By providing a new level of clarity into how deep learning systems reach their medical diagnoses, scientists hope this AI approach will fuel a new era of preventative medicine.
LA JOLLA, CA—A team led by scientists at Scripps Research has demonstrated a method for “opening the black box” of a powerful artificial intelligence technique called deep learning, which holds vast potential for identifying disease earlier than is currently possible. The new method could help unleash deep learning for medical applications such as predicting heart attacks and diagnosing cancers.
“The framework we’ve created enables an in-depth exploration of the deep learning decision-making process, making it more transparent and useful for clinicians,” says the study’s senior author Giorgio Quer, PhD, senior staff scientist at Scripps Research and director of artificial intelligence at the Scripps Research Translational Institute.
Deep learning networks are software-based, brain-like systems—neural networks—that can process a large amount of data to recognize patterns, make predictions or otherwise make brain-like decisions. They are considered “black boxes” because the ways in which they turn their inputs into outputs are often unknown—they don’t reveal interpretable relationships. That makes deep learning hard to use in real-world settings where, for example, a doctor might need to know why a deep learning system reached an important conclusion such as a disease diagnosis.
In the study, published in the IEEE Journal of Biomedical and Health Informatics, the Scripps Research scientists developed a framework for explaining how deep learning works, and demonstrated this through a deep learning system’s identification of a common heart condition called atrial fibrillation.
A case study in heart disease
Atrial fibrillation, often called AFib, is a condition in which the heart sometimes slips into a rapid and dysfunctional rhythm, causing lightheadedness and other symptoms. Four out of every 10 adults over age 55 will develop AFib in their lifetime. Most critically, AFib promotes the formation of blood clots in the heart, which can break off and cause strokes; people with this condition have five times the normal risk of stroke.
Yet, for many patients AFib flares up only occasionally, making it hard to detect in routine medical checkups that gather only a brief snapshot of a patient’s heartbeat. Quer and colleagues in recent years have shown how wearable medical devices can gather heart-rhythm data for extended periods, and that deep learning can then process the vast datasets to detect AFib (read the 2019 study).
This proposed method would offer improved diagnostic accuracy over traditional models and could save lives by spotting disease earlier. But the opacity of deep learning has remained a hurdle to clinical adoption of this approach.
Evoking transparency
In the new study, Quer and colleagues created a way to analyze how deep learning makes its decisions in a medical diagnostic context. Then, they applied this framework to the deep learning system they developed for AFib. Their method included subtracting or otherwise varying the input data to see how those changes altered the deep learning network’s decision. The result was a comprehensive picture of how deep learning works in this instance, showing how its recognition of AFib depends on key clinical variables.
“Interestingly, we found that the ECG features that most heavily contributed to the final deep learning decision are features that cardiologists also routinely look for in diagnosing AFib,” says study co-author Steven Steinhubl, MD, a cardiologist and director of Digital Medicine at the Scripps Research Translational Institute.
Quer, Steinhubl and their colleagues hope that the availability of this explanatory framework will encourage cardiologists and hospitals to start using deep learning and wearable technology for better AFib screening and monitoring.

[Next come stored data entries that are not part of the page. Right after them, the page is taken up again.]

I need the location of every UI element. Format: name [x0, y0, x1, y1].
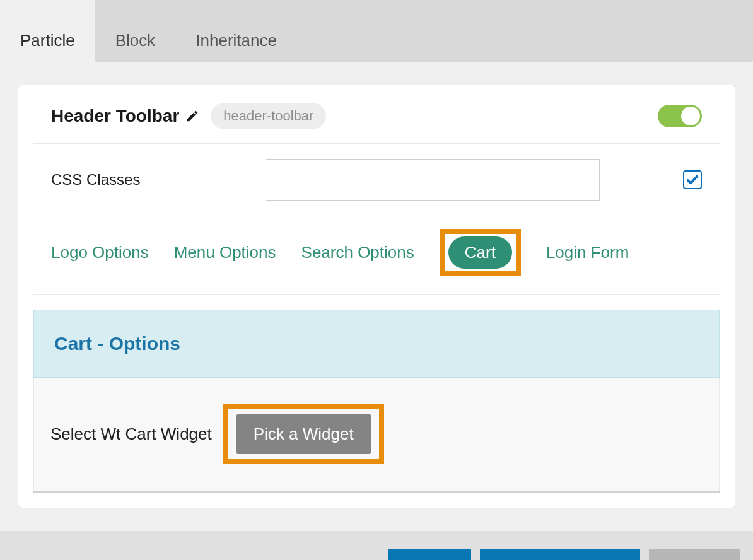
- tab-inheritance[interactable]: Inheritance: [175, 0, 297, 62]
- panel-title: Header Toolbar: [51, 106, 179, 126]
- pencil-icon[interactable]: [185, 109, 199, 123]
- subtab-cart[interactable]: Cart: [448, 236, 512, 269]
- section-title: Cart - Options: [33, 310, 720, 378]
- tab-particle[interactable]: Particle: [0, 0, 95, 62]
- highlight-widget-button: Pick a Widget: [223, 404, 384, 464]
- subtab-logo[interactable]: Logo Options: [51, 243, 149, 262]
- subtab-menu[interactable]: Menu Options: [174, 243, 276, 262]
- option-subtabs: Logo Options Menu Options Search Options…: [33, 216, 720, 295]
- top-tabs: Particle Block Inheritance: [0, 0, 753, 62]
- section-body: Select Wt Cart Widget Pick a Widget: [33, 378, 720, 491]
- settings-panel: Header Toolbar header-toolbar CSS Classe…: [18, 85, 735, 508]
- cart-options-section: Cart - Options Select Wt Cart Widget Pic…: [33, 310, 720, 493]
- apply-button[interactable]: Apply: [388, 549, 471, 560]
- css-classes-row: CSS Classes: [33, 144, 720, 216]
- select-widget-label: Select Wt Cart Widget: [50, 424, 212, 444]
- apply-save-button[interactable]: Apply and Save: [480, 549, 640, 560]
- slug-badge: header-toolbar: [211, 103, 326, 129]
- subtab-search[interactable]: Search Options: [301, 243, 414, 262]
- toggle-knob: [681, 107, 700, 125]
- css-classes-checkbox[interactable]: [683, 170, 702, 189]
- highlight-cart: Cart: [440, 229, 521, 276]
- subtab-login[interactable]: Login Form: [546, 243, 629, 262]
- content-area: Header Toolbar header-toolbar CSS Classe…: [0, 62, 753, 508]
- footer-actions: Apply Apply and Save Cancel: [0, 531, 753, 560]
- app-root: Particle Block Inheritance Header Toolba…: [0, 0, 753, 560]
- pick-widget-button[interactable]: Pick a Widget: [236, 414, 371, 454]
- panel-header: Header Toolbar header-toolbar: [33, 89, 720, 144]
- cancel-button[interactable]: Cancel: [649, 549, 740, 560]
- css-classes-input[interactable]: [266, 159, 600, 201]
- tab-block[interactable]: Block: [95, 0, 176, 62]
- enable-toggle[interactable]: [658, 105, 702, 127]
- css-classes-label: CSS Classes: [51, 171, 266, 189]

The approach could eventually be applied to other medical conditions that can be identified through data collected with wearable devices. Currently, the Scripps Research team is working on a machine learning method to detect COVID-19 from wearable sensor data, aiming to improve upon the accuracy they reported in their recent paper in Nature Medicine. Here, it will be necessary to explain the machine learning results and highlight the most important features used to identify people with COVID-19 infection.

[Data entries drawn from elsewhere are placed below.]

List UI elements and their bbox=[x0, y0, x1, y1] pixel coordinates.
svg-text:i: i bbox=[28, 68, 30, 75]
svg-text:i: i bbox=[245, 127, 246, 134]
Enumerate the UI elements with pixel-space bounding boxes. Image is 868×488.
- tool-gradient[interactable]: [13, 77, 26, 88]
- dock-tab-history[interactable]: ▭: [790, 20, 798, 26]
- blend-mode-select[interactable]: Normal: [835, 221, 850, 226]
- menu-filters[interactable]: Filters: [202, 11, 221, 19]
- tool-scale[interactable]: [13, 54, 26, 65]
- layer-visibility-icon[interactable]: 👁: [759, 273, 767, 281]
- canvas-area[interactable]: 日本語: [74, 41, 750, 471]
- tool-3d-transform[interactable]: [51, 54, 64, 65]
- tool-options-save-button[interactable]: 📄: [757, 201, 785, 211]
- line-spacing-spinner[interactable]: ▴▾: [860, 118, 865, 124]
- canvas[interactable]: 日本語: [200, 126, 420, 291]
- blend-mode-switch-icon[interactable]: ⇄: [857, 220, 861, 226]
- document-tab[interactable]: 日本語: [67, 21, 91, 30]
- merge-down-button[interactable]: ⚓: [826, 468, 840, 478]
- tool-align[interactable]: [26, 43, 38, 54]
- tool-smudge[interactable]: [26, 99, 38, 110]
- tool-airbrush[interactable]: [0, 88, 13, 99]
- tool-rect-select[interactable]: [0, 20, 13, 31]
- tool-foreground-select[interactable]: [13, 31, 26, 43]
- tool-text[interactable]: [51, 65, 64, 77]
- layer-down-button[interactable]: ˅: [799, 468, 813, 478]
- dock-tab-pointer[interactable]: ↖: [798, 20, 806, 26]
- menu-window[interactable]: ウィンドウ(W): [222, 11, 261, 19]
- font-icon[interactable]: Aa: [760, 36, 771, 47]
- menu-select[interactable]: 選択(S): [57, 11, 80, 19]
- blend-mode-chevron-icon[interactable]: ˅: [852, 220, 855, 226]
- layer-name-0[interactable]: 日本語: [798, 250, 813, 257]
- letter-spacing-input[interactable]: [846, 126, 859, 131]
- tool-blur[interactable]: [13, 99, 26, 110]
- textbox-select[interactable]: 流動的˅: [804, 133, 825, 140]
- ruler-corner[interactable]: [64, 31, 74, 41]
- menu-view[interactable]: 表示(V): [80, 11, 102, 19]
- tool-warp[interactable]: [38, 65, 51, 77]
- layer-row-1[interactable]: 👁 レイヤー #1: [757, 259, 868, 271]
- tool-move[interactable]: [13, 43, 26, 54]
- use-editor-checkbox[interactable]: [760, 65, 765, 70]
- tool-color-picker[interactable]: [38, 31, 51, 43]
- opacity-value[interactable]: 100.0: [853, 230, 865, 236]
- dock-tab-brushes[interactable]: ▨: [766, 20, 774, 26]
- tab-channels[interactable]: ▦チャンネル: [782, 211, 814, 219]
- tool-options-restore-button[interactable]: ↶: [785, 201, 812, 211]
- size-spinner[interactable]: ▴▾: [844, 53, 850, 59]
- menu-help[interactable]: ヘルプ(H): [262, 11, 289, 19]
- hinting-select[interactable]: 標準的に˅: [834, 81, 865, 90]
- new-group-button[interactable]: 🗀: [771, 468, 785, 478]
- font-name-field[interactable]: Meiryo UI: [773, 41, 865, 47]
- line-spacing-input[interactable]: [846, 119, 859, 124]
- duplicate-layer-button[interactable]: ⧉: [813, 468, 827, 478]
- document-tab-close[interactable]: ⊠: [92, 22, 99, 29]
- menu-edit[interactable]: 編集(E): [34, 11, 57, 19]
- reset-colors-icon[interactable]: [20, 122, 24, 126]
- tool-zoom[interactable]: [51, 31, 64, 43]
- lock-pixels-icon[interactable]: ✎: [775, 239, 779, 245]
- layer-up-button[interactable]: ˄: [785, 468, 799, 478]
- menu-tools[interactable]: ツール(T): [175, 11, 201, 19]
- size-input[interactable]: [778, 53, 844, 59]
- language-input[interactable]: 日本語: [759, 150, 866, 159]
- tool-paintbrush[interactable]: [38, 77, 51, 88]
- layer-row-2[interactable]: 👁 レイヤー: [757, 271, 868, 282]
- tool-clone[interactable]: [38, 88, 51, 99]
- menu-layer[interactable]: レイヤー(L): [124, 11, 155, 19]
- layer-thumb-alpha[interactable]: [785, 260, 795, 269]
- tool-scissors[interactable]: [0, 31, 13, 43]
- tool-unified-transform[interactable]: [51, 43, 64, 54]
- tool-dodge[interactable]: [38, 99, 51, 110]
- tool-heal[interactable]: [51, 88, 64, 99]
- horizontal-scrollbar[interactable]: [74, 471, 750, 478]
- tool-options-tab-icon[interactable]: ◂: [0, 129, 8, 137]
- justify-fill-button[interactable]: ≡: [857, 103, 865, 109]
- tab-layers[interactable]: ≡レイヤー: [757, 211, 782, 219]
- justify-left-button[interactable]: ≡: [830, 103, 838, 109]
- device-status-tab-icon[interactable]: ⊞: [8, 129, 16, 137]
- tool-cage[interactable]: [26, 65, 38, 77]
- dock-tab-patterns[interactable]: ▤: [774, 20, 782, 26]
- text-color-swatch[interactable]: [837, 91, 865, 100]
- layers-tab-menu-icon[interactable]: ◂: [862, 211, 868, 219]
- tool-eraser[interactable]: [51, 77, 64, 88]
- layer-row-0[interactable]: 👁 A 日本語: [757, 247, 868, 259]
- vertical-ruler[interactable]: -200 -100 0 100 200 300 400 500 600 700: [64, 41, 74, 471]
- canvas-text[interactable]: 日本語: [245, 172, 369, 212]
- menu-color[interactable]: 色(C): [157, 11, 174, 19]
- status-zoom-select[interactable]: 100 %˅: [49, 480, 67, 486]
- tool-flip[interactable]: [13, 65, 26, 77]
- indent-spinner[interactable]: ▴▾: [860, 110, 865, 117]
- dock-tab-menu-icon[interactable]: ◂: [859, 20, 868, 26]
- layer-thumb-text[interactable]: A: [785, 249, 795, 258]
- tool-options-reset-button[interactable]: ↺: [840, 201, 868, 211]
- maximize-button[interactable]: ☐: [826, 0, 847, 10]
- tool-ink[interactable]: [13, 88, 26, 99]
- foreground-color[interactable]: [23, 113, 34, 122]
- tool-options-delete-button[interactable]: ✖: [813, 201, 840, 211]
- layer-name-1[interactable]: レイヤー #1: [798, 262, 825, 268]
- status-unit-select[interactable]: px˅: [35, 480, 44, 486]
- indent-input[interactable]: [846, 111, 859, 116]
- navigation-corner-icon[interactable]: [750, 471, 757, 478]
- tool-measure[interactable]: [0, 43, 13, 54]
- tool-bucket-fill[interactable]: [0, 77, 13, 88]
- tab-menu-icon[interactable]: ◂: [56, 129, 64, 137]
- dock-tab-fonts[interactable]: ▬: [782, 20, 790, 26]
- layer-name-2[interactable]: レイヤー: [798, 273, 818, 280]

“With this new explanatory approach, we hope to better understand the deep learning network and make it more useful to clinicians,” Quer says.

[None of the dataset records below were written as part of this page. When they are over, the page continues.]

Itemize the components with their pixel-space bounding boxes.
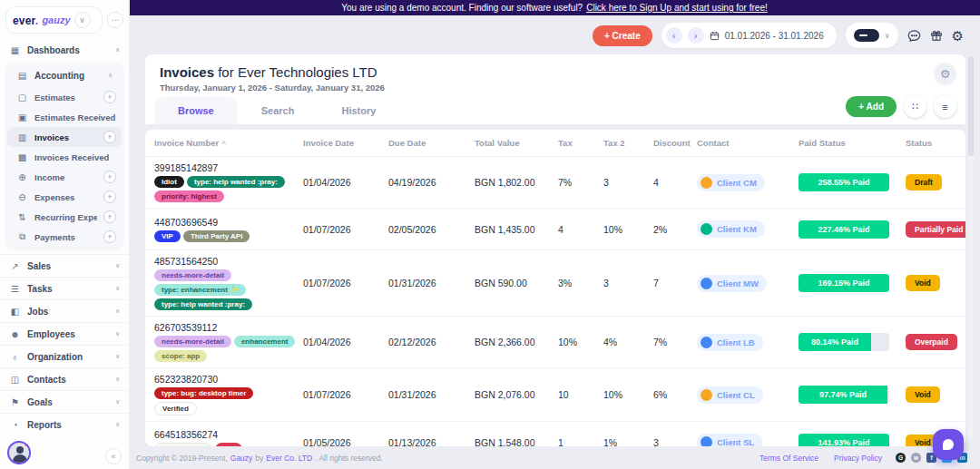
status-cell: Overpaid: [906, 334, 965, 350]
sidebar-item-accounting[interactable]: ▤Accounting∧: [7, 64, 122, 87]
sidebar-item-recurring-expenses[interactable]: ⇅Recurring Expenses+: [7, 207, 122, 227]
chevron-up-icon[interactable]: ∧: [108, 72, 113, 79]
chevron-down-icon[interactable]: ∨: [885, 32, 890, 40]
create-button[interactable]: + Create: [593, 25, 652, 46]
table-row[interactable]: 664518356274priority: lowbug01/05/202601…: [145, 422, 965, 446]
more-options-button[interactable]: ⋯: [107, 12, 123, 28]
table-row[interactable]: 399185142897Idiottype: help wanted :pray…: [145, 157, 965, 209]
chat-fab-button[interactable]: [933, 429, 964, 460]
sidebar-item-estimates-received[interactable]: ▣Estimates Received: [7, 107, 122, 127]
support-chat-icon[interactable]: [907, 29, 921, 43]
tab-browse[interactable]: Browse: [154, 97, 238, 124]
organization-switcher[interactable]: ever. gauzy ∨: [5, 6, 103, 34]
sidebar-item-estimates[interactable]: ▢Estimates+: [7, 87, 122, 107]
column-header-status: Status: [906, 138, 965, 148]
chevron-down-icon[interactable]: ∨: [115, 262, 120, 269]
add-invoices-button[interactable]: +: [103, 131, 116, 143]
contact-pill[interactable]: Client SL: [697, 434, 762, 446]
chevron-down-icon[interactable]: ∨: [115, 308, 120, 315]
tax-cell: 3%: [558, 278, 603, 288]
tax-cell: 4: [558, 224, 603, 235]
table-scrollbar-thumb[interactable]: [968, 56, 974, 156]
contact-pill[interactable]: Client LB: [697, 334, 763, 351]
wings-icon[interactable]: w: [911, 453, 921, 463]
due-date-cell: 02/12/2026: [388, 337, 475, 347]
sidebar-item-employees[interactable]: ☻Employees∨: [0, 323, 129, 345]
total-value-cell: BGN 2,366.00: [475, 337, 558, 347]
employees-icon: ☻: [9, 329, 21, 339]
demo-banner: You are using a demo account. Finding ou…: [129, 0, 980, 15]
chevron-down-icon[interactable]: ∨: [74, 12, 91, 28]
contact-avatar: [701, 389, 712, 401]
contact-pill[interactable]: Client CM: [697, 174, 765, 191]
sidebar-item-contacts[interactable]: ◫Contacts∨: [0, 368, 129, 390]
terms-link[interactable]: Terms Of Service: [760, 454, 818, 463]
sidebar-item-income[interactable]: ⊕Income+: [7, 167, 122, 187]
add-income-button[interactable]: +: [103, 171, 116, 183]
sidebar-item-invoices[interactable]: ▥Invoices+: [7, 127, 122, 147]
tax-cell: 10: [558, 389, 603, 400]
chevron-down-icon[interactable]: ∨: [115, 398, 120, 405]
signup-link[interactable]: Click here to Sign Up and start using fo…: [586, 3, 768, 13]
paid-status-fill: 97.74% Paid: [799, 386, 887, 404]
theme-toggle[interactable]: [854, 29, 879, 42]
sidebar-item-reports[interactable]: ◔Reports∨: [0, 414, 129, 435]
github-icon[interactable]: G: [896, 453, 906, 463]
sidebar-item-dashboards[interactable]: ▦Dashboards∧: [0, 39, 129, 61]
layout-settings-gear-icon[interactable]: ⚙: [934, 63, 956, 85]
user-avatar[interactable]: [7, 441, 31, 464]
sidebar-item-sales[interactable]: ↗Sales∨: [0, 255, 129, 277]
prev-period-button[interactable]: ‹: [666, 27, 682, 44]
invoice-date-cell: 01/04/2026: [303, 337, 388, 347]
sidebar-item-invoices-received[interactable]: ▩Invoices Received: [7, 147, 122, 167]
tag-type-help-wanted-pray-: type: help wanted :pray:: [154, 298, 252, 310]
privacy-link[interactable]: Privacy Policy: [834, 454, 882, 463]
invoice-date-cell: 01/07/2026: [303, 389, 388, 400]
sidebar-item-jobs[interactable]: ◧Jobs∨: [0, 300, 129, 322]
tab-bar: BrowseSearchHistory: [154, 97, 399, 124]
chevron-down-icon[interactable]: ∨: [115, 353, 120, 360]
sidebar-item-payments[interactable]: ⧉Payments+: [7, 227, 122, 247]
sort-asc-icon[interactable]: ^: [221, 140, 226, 148]
chevron-down-icon[interactable]: ∨: [115, 285, 120, 292]
grid-view-icon[interactable]: ∷: [904, 95, 926, 118]
add-expenses-button[interactable]: +: [103, 191, 116, 203]
sidebar-item-expenses[interactable]: ⊖Expenses+: [7, 187, 122, 207]
table-row[interactable]: 652323820730type: bug: desktop timerVeri…: [145, 368, 965, 422]
table-row[interactable]: 626703539112needs-more-detailenhancement…: [145, 317, 965, 368]
sidebar-item-label: Goals: [27, 397, 109, 407]
date-range-picker[interactable]: ‹ › 01.01.2026 - 31.01.2026: [662, 23, 837, 48]
add-invoice-button[interactable]: + Add: [846, 96, 897, 117]
table-row[interactable]: 485731564250needs-more-detailtype: enhan…: [145, 250, 965, 317]
tab-history[interactable]: History: [318, 97, 399, 124]
ever-co-link[interactable]: Ever Co. LTD: [266, 454, 312, 463]
gauzy-link[interactable]: Gauzy: [230, 454, 253, 463]
table-row[interactable]: 448703696549VIPThird Party API01/07/2026…: [145, 209, 965, 250]
discount-cell: 6%: [653, 389, 697, 400]
chevron-down-icon[interactable]: ∨: [115, 421, 120, 428]
contact-pill[interactable]: Client MW: [697, 275, 767, 292]
settings-gear-icon[interactable]: ⚙: [952, 29, 964, 43]
tab-search[interactable]: Search: [238, 97, 318, 124]
sidebar-collapse-button[interactable]: «: [105, 448, 122, 464]
date-range-value[interactable]: 01.01.2026 - 31.01.2026: [725, 31, 824, 41]
status-badge: Void: [906, 275, 940, 291]
gift-icon[interactable]: [930, 29, 943, 42]
add-payments-button[interactable]: +: [103, 230, 116, 243]
contact-pill[interactable]: Client KM: [697, 220, 765, 238]
chevron-down-icon[interactable]: ∨: [115, 376, 120, 383]
list-view-icon[interactable]: ≡: [934, 95, 956, 118]
tasks-icon: ☰: [9, 284, 21, 294]
sidebar-item-organization[interactable]: ♁Organization∨: [0, 346, 129, 367]
chevron-down-icon[interactable]: ∨: [115, 330, 120, 337]
sidebar-item-tasks[interactable]: ☰Tasks∨: [0, 278, 129, 299]
add-estimates-button[interactable]: +: [103, 91, 116, 103]
sidebar-item-goals[interactable]: ⚑Goals∨: [0, 391, 129, 413]
chevron-up-icon[interactable]: ∧: [115, 46, 120, 54]
contacts-icon: ◫: [9, 375, 21, 385]
add-recurring-expenses-button[interactable]: +: [103, 210, 116, 223]
tag-verified: Verified: [154, 402, 197, 415]
discount-cell: 7: [653, 278, 697, 288]
contact-pill[interactable]: Client CL: [697, 386, 763, 404]
next-period-button[interactable]: ›: [688, 27, 704, 44]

The study was a collaboration between Scripps Research and the University of California, San Diego. “A Comprehensive Explanation Framework for Biomedical Time Series Classification” was co-authored by Praharsh Ivaturi, Matteo Gadaleta, Amitabh Pandey, Michael Pazzani, Steven Steinhubl and Giorgio Quer.
Funding was provided by the Defense Advanced Research Projects Agency, the National Science Foundation and the National Center for Advancing Translational Sciences.